Daily Roundup for 2008-03-02

  • The recently launched 7 Billion People is an intriguing application to e-commerce of the real-world psychology behind buying behaviors. As CEO Mark Nagaitis tells us, his new Web analytics system tries to discern in a site’s audience different "buying personalities" that marketers can talk with in very different ways.
  • A new study from the Pew Internet Project casts light on the love-hate relationship many Americans have with e-commerce. In response to the survey, 78 percent of U.S. Internet users said that online shopping is convenient, and 68 percent said it saves time. Yet, 75 percent said they don’t like giving out personal information like a credit card number over the Internet.  The security risks, real or perceived, are hampering the growth of the Internet economy, said John Horrigan, associate director of the Pew Internet Project and author of the report.

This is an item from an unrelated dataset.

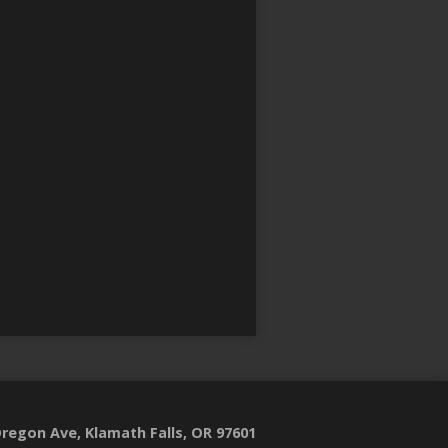
regon Ave, Klamath Falls, OR 97601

Daily Roundup for 2008-03-01

  • Google is launching Web-based collaboration software that aims to make it easy for groups to share and edit materials such as documents, photos, video and spreadsheets on a single site. Easy enough, Google hopes, to make selling software applications to enterprises a bit harder for the likes of IBM and Microsoft.
  • It’s called "Google hacking" – a slick data-mining technique used by the Internet’s cops and crooks alike to unearth sensitive material mistakenly posted to public Web sites.  And it’s just gotten easier, thanks to a program that automates what has typically been painstaking manual labor. The program’s authors say they hope it will "screw a large Internet search engine and make the Web a safer place."